Thursday, September 18, 2014

life update

Back in June, I shared the exciting news that I'm starting a PhD in Environmental Studies at Antioch University of New England, and that I'd be moving with my family to New Hampshire.

Electric Vehicle charging station
at Antioch University of New England
Well, the first part of that sentence is still correct, but we decided to stay in Oregon. I'm commuting back and forth for school, which is a low-residency program, so I only have to be there one weekend a month for the first year, then a couple times a semester next year, and once a semester or so for the years after that. I love the program and I'm so happy with my choice! Commuting back and forth has the difficulty of causing lots of greenhouse gas emissions into the atmosphere, which is problematic, especially for a degree in environmental studies.
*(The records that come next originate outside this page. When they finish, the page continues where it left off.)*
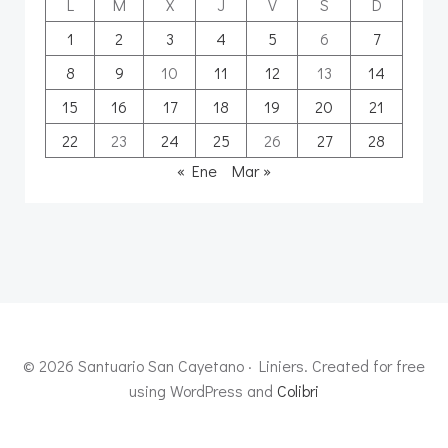
L
M
X
J
V
S
D
1
2
3
4
5
6
7
8
9
10
11
12
13
14
15
16
17
18
19
20
21
22
23
24
25
26
27
28
« Ene
Mar »
© 2026 Santuario San Cayetano · Liniers. Created for free
using WordPress and
Colibri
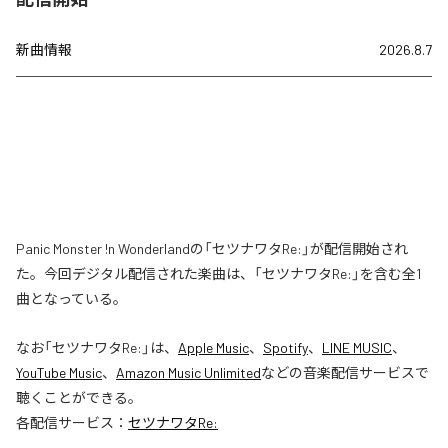
新曲情報
2026.8.7
Panic Monster !n Wonderlandの「セツナワタRe:」が配信開始され
た。今回デジタル配信された楽曲は、「セツナワタRe:」を含む全1
曲となっている。
なお「
セツナワタRe:
」は、
Apple Music
、
Spotify
、
LINE MUSIC
、
YouTube Music
、
Amazon Music Unlimited
などの音楽配信サービスで
聴くことができる。
各配信サービス：
セツナワタRe:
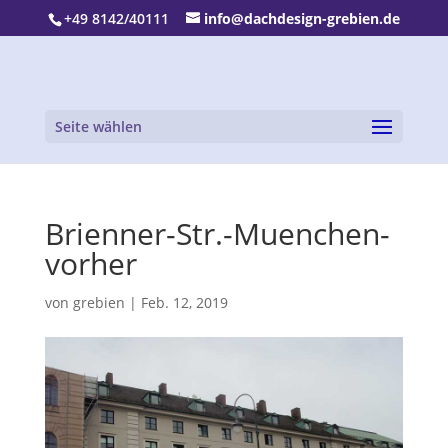
+49 8142/40111
info@dachdesign-grebien.de
Seite wählen
Brienner-Str.-Muenchen-
vorher
von
grebien
|
Feb. 12, 2019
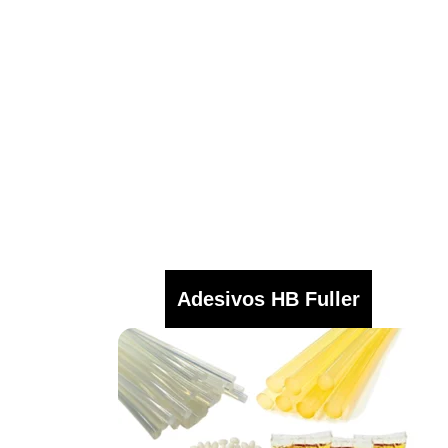
Adesivos HB Fuller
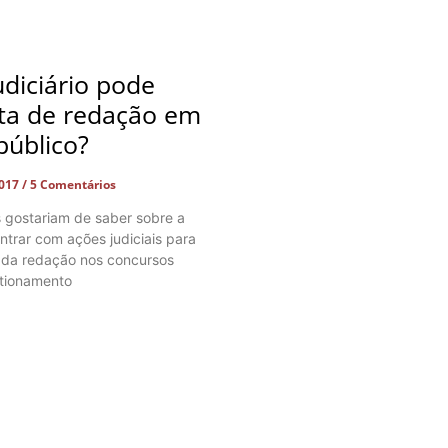
diciário pode
ota de redação em
público?
2017
5 Comentários
 gostariam de saber sobre a
ntrar com ações judiciais para
a da redação nos concursos
stionamento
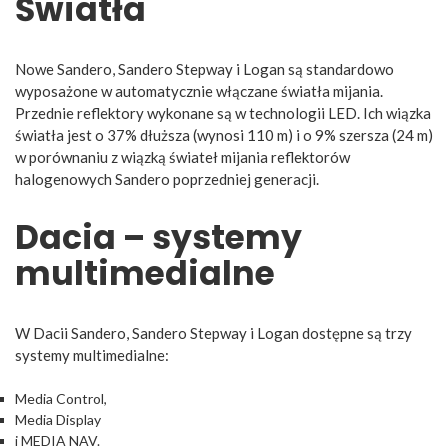
Światła
Nowe Sandero, Sandero Stepway i Logan są standardowo
wyposażone w automatycznie włączane światła mijania.
Przednie reflektory wykonane są w technologii LED. Ich wiązka
światła jest o 37% dłuższa (wynosi 110 m) i o 9% szersza (24 m)
w porównaniu z wiązką świateł mijania reflektorów
halogenowych Sandero poprzedniej generacji.
Dacia – systemy
multimedialne
W Dacii Sandero, Sandero Stepway i Logan dostępne są trzy
systemy multimedialne:
Media Control,
Media Display
i MEDIA NAV.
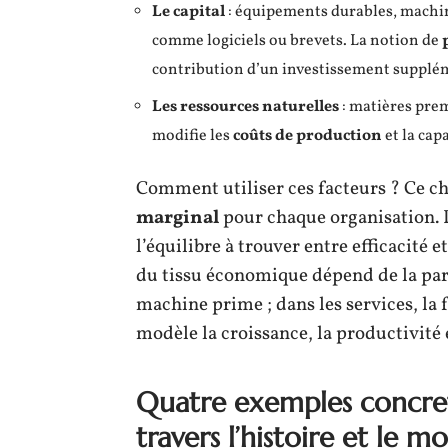
Le capital
: équipements durables, machine
comme logiciels ou brevets. La notion de
contribution d’un investissement supplé
Les ressources naturelles
: matières prem
modifie les
coûts de production
et la cap
Comment utiliser ces facteurs ? Ce c
marginal
pour chaque organisation. 
l’équilibre à trouver entre efficacité 
du tissu économique dépend de la part
machine prime ; dans les services, la
modèle la croissance, la productivité 
Quatre exemples concre
travers l’histoire et le m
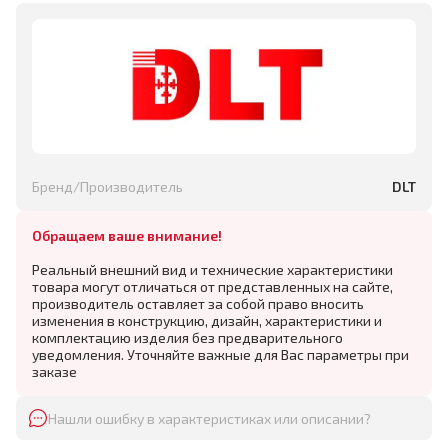
Бренд/Производитель
DLT
Обращаем ваше внимание!
Реальный внешний вид и технические характеристики
товара могут отличаться от представленных на сайте,
производитель оставляет за собой право вносить
изменения в конструкцию, дизайн, характеристики и
комплектацию изделия без предварительного
уведомления. Уточняйте важные для Вас параметры при
заказе
Нашли ошибку в характеристиках или описании?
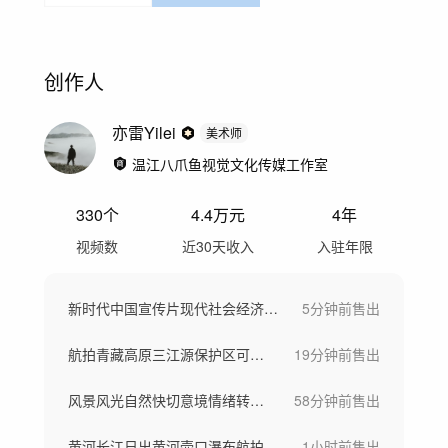
创作人
亦雷Yilei
美术师
温江八爪鱼视觉文化传媒工作室
330
个
4.4万
元
4年
视频数
近30天收入
入驻年限
新时代中国宣传片现代社会经济发展祖国风光
5分钟前
售出
航拍青藏高原三江源保护区可可西里野生动物
19分钟前
售出
风景风光自然快切意境情绪转场空镜头快节奏
58分钟前
售出
黄河长江日出黄河壶口瀑布航拍河水汹涌奔涌
1小时前
售出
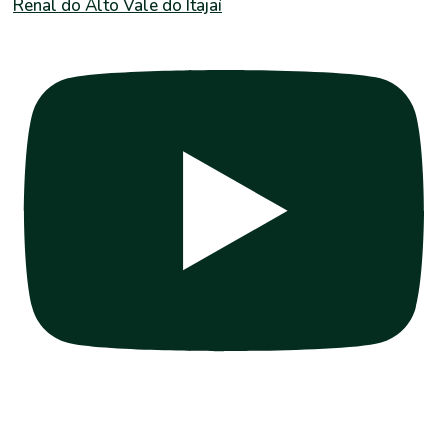
Renal do Alto Vale do Itajaí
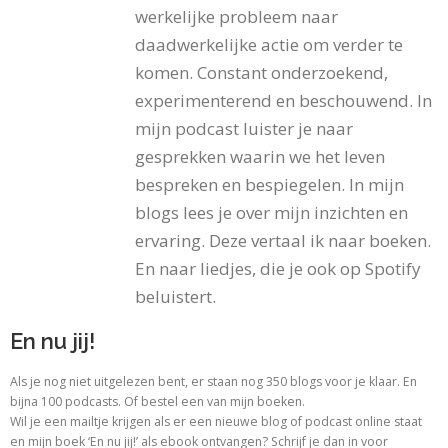
werkelijke probleem naar
daadwerkelijke actie om verder te
komen. Constant onderzoekend,
experimenterend en beschouwend. In
mijn podcast luister je naar
gesprekken waarin we het leven
bespreken en bespiegelen. In mijn
blogs lees je over mijn inzichten en
ervaring. Deze vertaal ik naar boeken.
En naar liedjes, die je ook op Spotify
beluistert.
En nu jij!
Als je nog niet uitgelezen bent, er staan nog 350 blogs voor je klaar. En
bijna 100 podcasts. Of bestel een van mijn boeken.
Wil je een mailtje krijgen als er een nieuwe blog of podcast online staat
en mijn boek ‘En nu jij!’ als ebook ontvangen? Schrijf je dan in voor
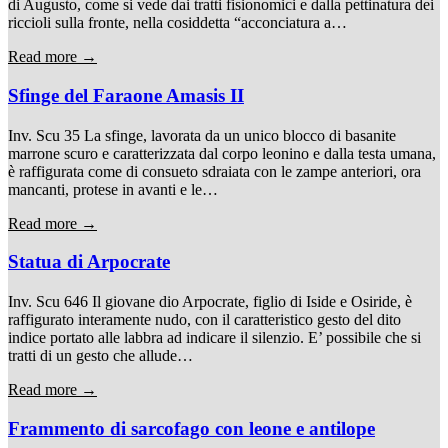
di Augusto, come si vede dai tratti fisionomici e dalla pettinatura dei
riccioli sulla fronte, nella cosiddetta “acconciatura a…
Read more →
Sfinge del Faraone Amasis II
Inv. Scu 35 La sfinge, lavorata da un unico blocco di basanite
marrone scuro e caratterizzata dal corpo leonino e dalla testa umana,
è raffigurata come di consueto sdraiata con le zampe anteriori, ora
mancanti, protese in avanti e le…
Read more →
Statua di Arpocrate
Inv. Scu 646 Il giovane dio Arpocrate, figlio di Iside e Osiride, è
raffigurato interamente nudo, con il caratteristico gesto del dito
indice portato alle labbra ad indicare il silenzio. E’ possibile che si
tratti di un gesto che allude…
Read more →
Frammento di sarcofago con leone e antilope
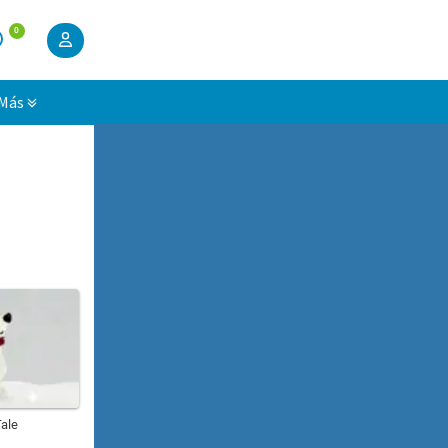
0
Más
Tale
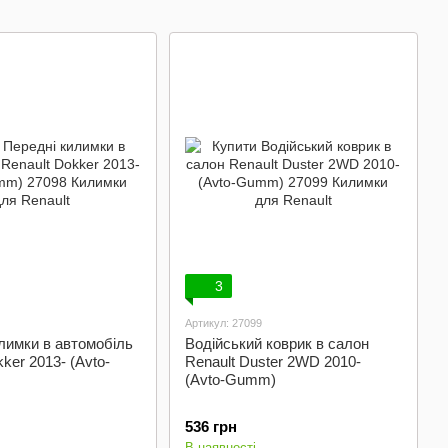
3
Артикул: 27099
лимки в автомобіль
Водійський коврик в салон
ker 2013- (Avto-
Renault Duster 2WD 2010-
(Avto-Gumm)
536 грн
В наявності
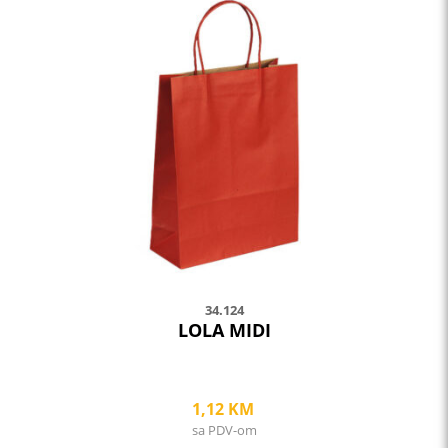
has
multiple
variants.
The
options
may
be
chosen
on
the
product
page
34.124
LOLA MIDI
1,12
KM
sa PDV-om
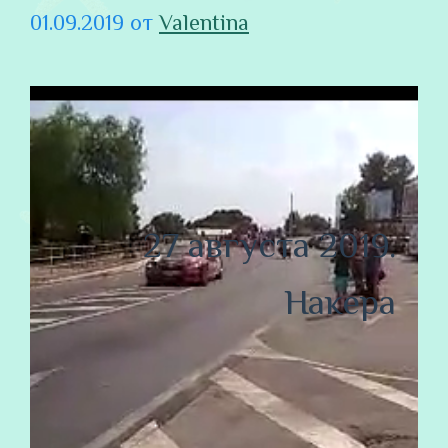
01.09.2019
от
Valentina
27 августа 2019.
Накера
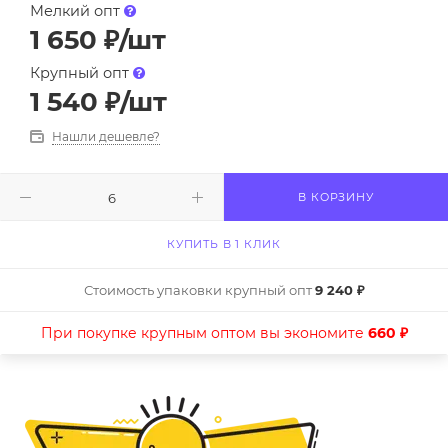
Мелкий опт
1 650
₽
/шт
Крупный опт
1 540
₽
/шт
Нашли дешевле?
В КОРЗИНУ
КУПИТЬ В 1 КЛИК
Стоимость упаковки крупный опт
9 240 ₽
При покупке крупным оптом вы экономите
660 ₽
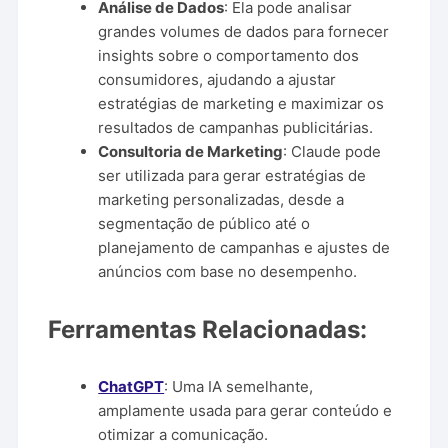
Análise de Dados
: Ela pode analisar
grandes volumes de dados para fornecer
insights sobre o comportamento dos
consumidores, ajudando a ajustar
estratégias de marketing e maximizar os
resultados de campanhas publicitárias.
Consultoria de Marketing
: Claude pode
ser utilizada para gerar estratégias de
marketing personalizadas, desde a
segmentação de público até o
planejamento de campanhas e ajustes de
anúncios com base no desempenho.
Ferramentas Relacionadas:
ChatGPT
: Uma IA semelhante,
amplamente usada para gerar conteúdo e
otimizar a comunicação.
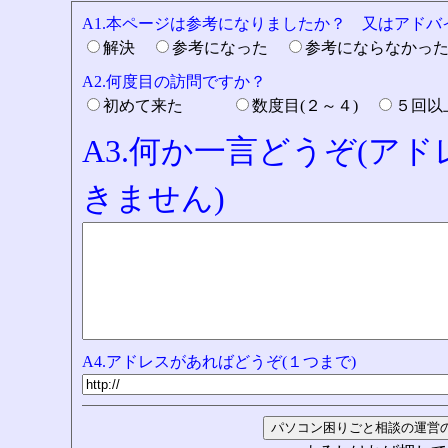
A1.本ページは参考になりましたか？ 又はアド
解決
参考になった
参考にならなかっ
A2.何度目の訪問ですか？
初めて来た
数度目(２～４)
５回
A3.何か一言どうぞ(ア
きません)
A4.アドレスがあればどうぞ(１つまで)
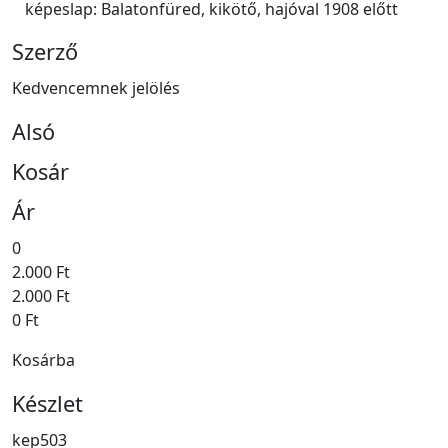
képeslap: Balatonfüred, kikötő, hajóval 1908 előtt
Szerző
Kedvencemnek jelölés
Alsó
Kosár
Ár
0
2.000 Ft
2.000 Ft
0 Ft
Kosárba
Készlet
kep503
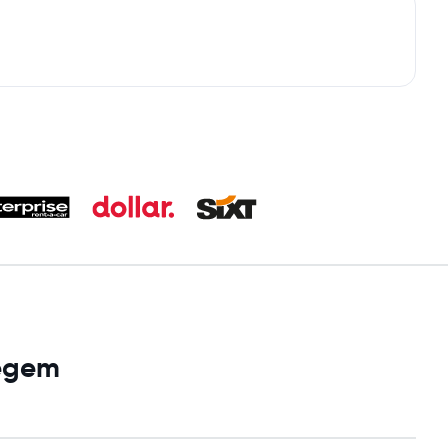
tegem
Some airlines are now providing the option to buy carbon offsets in programs they're working with, so basically what this amounts to is a voluntary carbon tax. I wish it were incorporated into the airline fees, but this is better than nothing! Here is United's carbon offset program.

We decided to stay in Oregon for a number of reasons, including our family and community here, our desire to be in the Northwest after I'm done with school, and a sense of stability for our kids. We also found it really difficult to find a place to live that was affordable, walk/bike friendly, and where we could plug in our electric car. There are now two electric vehicle charging stations in Keene, NH, one at the Nissan dealership and one at Antioch University of New England. It's great that there are two, but they're both trickle charge stations, meaning it would take upwards of 12 hours for a full charge. If we didn't live close enough to leave it there all the time, we would have a hard time using our car! Here in the Northwest, we have what's been dubbed the "West Coast Green Highway," with charging stations all along the I-5 corridor, and even reaching to central Oregon and the Oregon coast.

Another reason for staying in Oregon was housing. First, our house was having a hard time selling, and we really like our house (mainly the yard). Also, affordable housing in Keene is run by the Keene Housing Authority, which in theory is a great idea: they help people find housing, and they are able to subsidize the costs for those who can't afford the full price. But many places in the Keene area would ONLY work with the Keene Housing Authority, and I called them and there's a 1-2 year waiting list for finding a place to live, even if you can pay the full price. Therefore, we couldn't live in most of the apartment buildings in Keene for the next year or two (the length of time we need to live there, ironically). This seemed like a very strange arrangement.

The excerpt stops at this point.